MotoGP Misano, Vinales teme Bagnaia per la gara: “Va molto forte”

Maverick Vinales felice della pole position e del passo, ma per la seconda gara MotoGP di Misano sa che non sarà facile vincere. Vuole comunque riscattarsi.

Maverick Vinales ai box nel Gran Premio dell’Emilia Romagna di MotoGP 2020 a Misano Adriatico (Getty Images)

Maverick Vinales fa il bis. Anche nelle Qualifiche del secondo appuntamento MotoGP a Misano conquista la pole position. Ancora lui il più veloce sul giro secco.

Per la gara di domenica il pilota Monster Energy Yamaha spera di potersi giocare la vittoria. Nella passata corsa ha deluso e ha chiuso con un sesto posto posto che non lo ha per niente soddisfatto. Alla vigilia era uno dei favoriti, guardando i tempi sul passo gara, e poi le cose si sono sviluppate diversamente. Stavolta conta di stare davanti.
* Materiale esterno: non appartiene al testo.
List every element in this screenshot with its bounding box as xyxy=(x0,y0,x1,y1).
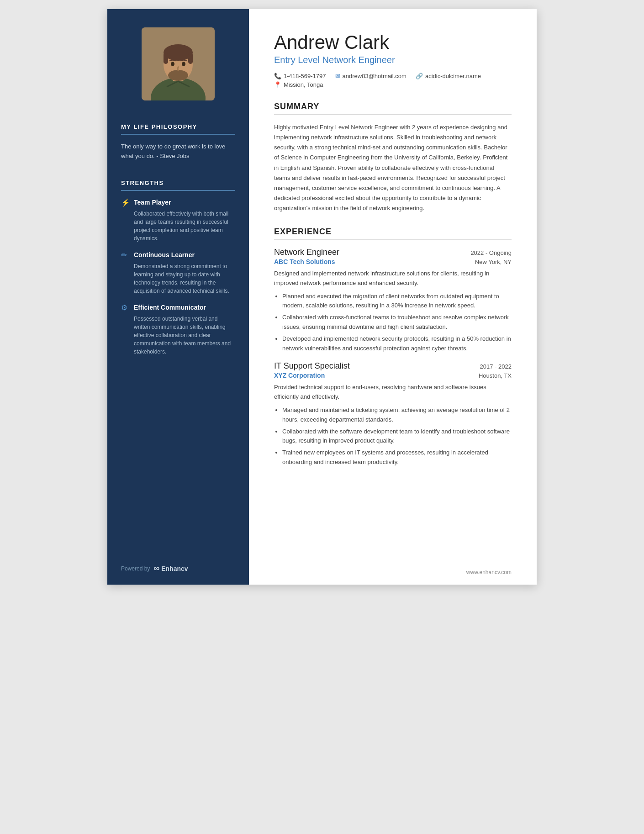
exp-header-1: Network Engineer 2022 - Ongoing xyxy=(274,248,512,257)
svg-point-8 xyxy=(168,70,188,81)
strength-name-3: Efficient Communicator xyxy=(134,304,206,311)
enhancv-icon: ∞ xyxy=(153,564,159,573)
philosophy-title: MY LIFE PHILOSOPHY xyxy=(121,123,235,135)
resume-container: MY LIFE PHILOSOPHY The only way to do gr… xyxy=(107,9,537,585)
strength-desc-3: Possessed outstanding verbal and written… xyxy=(121,315,235,356)
phone-value: 1-418-569-1797 xyxy=(284,73,326,79)
exp-bullet-2-1: Managed and maintained a ticketing syste… xyxy=(282,406,512,425)
strength-name-2: Continuous Learner xyxy=(134,251,195,259)
footer-url: www.enhancv.com xyxy=(466,569,512,575)
exp-location-2: Houston, TX xyxy=(479,372,512,379)
phone-icon: 📞 xyxy=(274,73,281,79)
exp-company-1: ABC Tech Solutions xyxy=(274,258,335,265)
location-icon: 📍 xyxy=(274,81,281,88)
strength-item-1: ⚡ Team Player Collaborated effectively w… xyxy=(121,198,235,243)
candidate-name: Andrew Clark xyxy=(274,32,512,53)
pencil-icon: ✏ xyxy=(121,251,130,259)
contact-email: ✉ andrew83@hotmail.com xyxy=(335,73,406,79)
philosophy-text: The only way to do great work is to love… xyxy=(121,142,235,161)
strength-item-3: ⚙ Efficient Communicator Possessed outst… xyxy=(121,303,235,356)
strength-header-1: ⚡ Team Player xyxy=(121,198,235,207)
exp-header-2: IT Support Specialist 2017 - 2022 xyxy=(274,361,512,371)
email-icon: ✉ xyxy=(335,73,340,79)
exp-bullets-2: Managed and maintained a ticketing syste… xyxy=(274,406,512,467)
strength-desc-2: Demonstrated a strong commitment to lear… xyxy=(121,262,235,295)
gear-icon: ⚙ xyxy=(121,303,130,312)
svg-rect-7 xyxy=(188,53,193,64)
philosophy-section: MY LIFE PHILOSOPHY The only way to do gr… xyxy=(107,114,249,170)
main-content: Andrew Clark Entry Level Network Enginee… xyxy=(249,9,537,585)
strength-header-3: ⚙ Efficient Communicator xyxy=(121,303,235,312)
experience-section-title: EXPERIENCE xyxy=(274,227,512,240)
strength-header-2: ✏ Continuous Learner xyxy=(121,251,235,259)
sidebar-footer: Powered by ∞ Enhancv xyxy=(107,554,249,585)
strength-item-2: ✏ Continuous Learner Demonstrated a stro… xyxy=(121,251,235,295)
exp-job-2: IT Support Specialist 2017 - 2022 XYZ Co… xyxy=(274,361,512,467)
exp-bullet-1-1: Planned and executed the migration of cl… xyxy=(282,292,512,311)
contact-row-1: 📞 1-418-569-1797 ✉ andrew83@hotmail.com … xyxy=(274,73,512,79)
svg-point-10 xyxy=(182,62,185,66)
exp-sub-1: ABC Tech Solutions New York, NY xyxy=(274,258,512,265)
strengths-title: STRENGTHS xyxy=(121,179,235,191)
exp-job-title-2: IT Support Specialist xyxy=(274,361,350,371)
strength-name-1: Team Player xyxy=(134,199,171,206)
contact-phone: 📞 1-418-569-1797 xyxy=(274,73,326,79)
enhancv-logo: ∞ Enhancv xyxy=(153,564,188,573)
exp-bullet-2-3: Trained new employees on IT systems and … xyxy=(282,448,512,467)
exp-bullet-1-3: Developed and implemented network securi… xyxy=(282,334,512,354)
avatar-container xyxy=(107,9,249,114)
exp-location-1: New York, NY xyxy=(475,259,512,265)
exp-job-1: Network Engineer 2022 - Ongoing ABC Tech… xyxy=(274,248,512,353)
lightning-icon: ⚡ xyxy=(121,198,130,207)
summary-section-title: SUMMARY xyxy=(274,102,512,115)
link-icon: 🔗 xyxy=(416,73,423,79)
main-footer: www.enhancv.com xyxy=(466,569,512,575)
exp-company-2: XYZ Corporation xyxy=(274,372,325,379)
contact-website: 🔗 acidic-dulcimer.name xyxy=(416,73,481,79)
summary-text: Highly motivated Entry Level Network Eng… xyxy=(274,122,512,213)
candidate-job-title: Entry Level Network Engineer xyxy=(274,55,512,65)
website-value: acidic-dulcimer.name xyxy=(425,73,481,79)
exp-job-title-1: Network Engineer xyxy=(274,248,339,257)
exp-dates-2: 2017 - 2022 xyxy=(480,363,512,370)
exp-bullet-1-2: Collaborated with cross-functional teams… xyxy=(282,313,512,332)
enhancv-brand-name: Enhancv xyxy=(161,565,188,572)
location-value: Mission, Tonga xyxy=(284,81,323,88)
exp-desc-1: Designed and implemented network infrast… xyxy=(274,269,512,288)
exp-bullet-2-2: Collaborated with the software developme… xyxy=(282,427,512,446)
svg-rect-6 xyxy=(164,53,168,64)
contact-row-2: 📍 Mission, Tonga xyxy=(274,81,512,88)
sidebar: MY LIFE PHILOSOPHY The only way to do gr… xyxy=(107,9,249,585)
strengths-section: STRENGTHS ⚡ Team Player Collaborated eff… xyxy=(107,170,249,373)
strength-desc-1: Collaborated effectively with both small… xyxy=(121,210,235,243)
avatar xyxy=(142,27,215,100)
powered-by-label: Powered by xyxy=(121,565,150,572)
email-value: andrew83@hotmail.com xyxy=(343,73,406,79)
exp-dates-1: 2022 - Ongoing xyxy=(470,249,512,256)
svg-point-9 xyxy=(171,62,174,66)
exp-desc-2: Provided technical support to end-users,… xyxy=(274,383,512,402)
exp-bullets-1: Planned and executed the migration of cl… xyxy=(274,292,512,354)
exp-sub-2: XYZ Corporation Houston, TX xyxy=(274,372,512,379)
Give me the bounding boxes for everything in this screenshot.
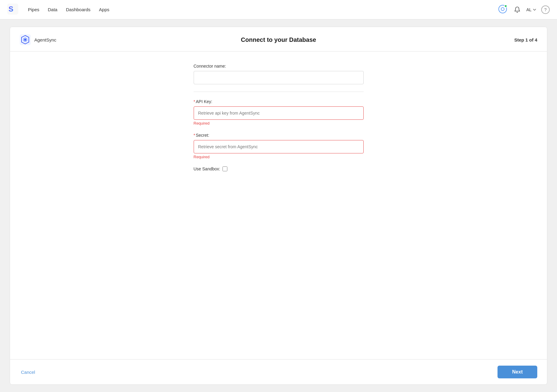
nav-links: Pipes Data Dashboards Apps [28,7,489,12]
user-initials: AL [526,7,532,12]
next-button[interactable]: Next [498,366,537,378]
secret-group: *Secret: Required [194,133,364,159]
chevron-down-icon [533,8,536,12]
status-dot [504,5,507,8]
sandbox-group: Use Sandbox: [194,166,364,171]
secret-error: Required [194,155,364,159]
wizard-brand: AgentSync [20,34,80,45]
svg-text:S: S [8,5,13,13]
user-menu[interactable]: AL [526,7,536,12]
nav-dashboards[interactable]: Dashboards [66,7,90,12]
api-key-group: *API Key: Required [194,99,364,126]
wizard-card: AgentSync Connect to your Database Step … [10,27,547,385]
nav-data[interactable]: Data [48,7,58,12]
api-key-error: Required [194,121,364,126]
secret-required-star: * [194,133,195,138]
status-icon[interactable] [498,5,508,15]
brand-name: AgentSync [34,37,56,42]
top-navigation: S Pipes Data Dashboards Apps [0,0,557,19]
help-icon[interactable]: ? [541,5,550,14]
secret-input[interactable] [194,140,364,153]
sandbox-checkbox[interactable] [222,166,227,171]
main-content: AgentSync Connect to your Database Step … [0,19,557,392]
connector-name-input[interactable] [194,71,364,84]
topnav-right: AL ? [498,5,550,15]
wizard-step-label: Step 1 of 4 [477,37,537,42]
form-container: Connector name: *API Key: Required *Secr… [194,64,364,179]
cancel-button[interactable]: Cancel [20,367,36,377]
app-logo[interactable]: S [7,4,18,16]
nav-apps[interactable]: Apps [99,7,109,12]
wizard-title: Connect to your Database [80,36,477,43]
api-key-input[interactable] [194,106,364,120]
sandbox-label: Use Sandbox: [194,166,220,171]
api-key-label: *API Key: [194,99,364,104]
connector-name-group: Connector name: [194,64,364,84]
secret-label: *Secret: [194,133,364,138]
svg-point-2 [501,8,504,11]
wizard-header: AgentSync Connect to your Database Step … [10,27,547,52]
notification-bell-icon[interactable] [513,5,521,14]
connector-name-label: Connector name: [194,64,364,69]
wizard-footer: Cancel Next [10,359,547,384]
agentsync-logo-icon [20,34,31,45]
wizard-body: Connector name: *API Key: Required *Secr… [10,52,547,359]
form-divider [194,92,364,92]
api-key-required-star: * [194,99,195,104]
nav-pipes[interactable]: Pipes [28,7,39,12]
svg-point-6 [24,39,26,41]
LEGGI ANCHE -> Bagnaia, pole cancellata: “Ho sbagliato io, sono stato ingordo”

Vinales commenta le Qualifiche a Misano

Vinales è soddisfatto del lavoro svolto oggi e del risultato ottenuto: «Sono contento, abbiamo lavorato bene e ho avuto buon ritmo. Le gomme funzionavano bene. Abbiamo lavoro molto in vista della gara e nella FP4 abbiamo fatto un salto di qualità significativo. Mi sono sentito bene a livello di passo. Spero di avere buon feeling anche in gara».

Il pilota Yamaha auspica di non vivere una domenica come quella passata, alla quale era arrivato da favorito dalla vittoria e poi è scomparso dalle posizioni più importanti: «La mentalità è completamente rinnovata. Cercherò di dare il massimo dal primo giro e vedremo se il nuovo metodo di lavoro funzionerà. Domani abbiamo un’altra possibilità e cercheremo di tirare fuori il massimo possibile».

A Vinales è stato chiesto anche dei rivali che pensa di avere in gara. Non esita nell’indicare i nomi degli avversari che si aspetta più temibili: «Per me Bagnaia è molto forte questo weekend, soprattutto se va con le soft. Miller sarà lì all’inizio. Sono i due che vedo fortissimi. Mir anche è in forma, seppur parta indietro può rimontare. Spingerò dal primo giro sperando di creare del gap».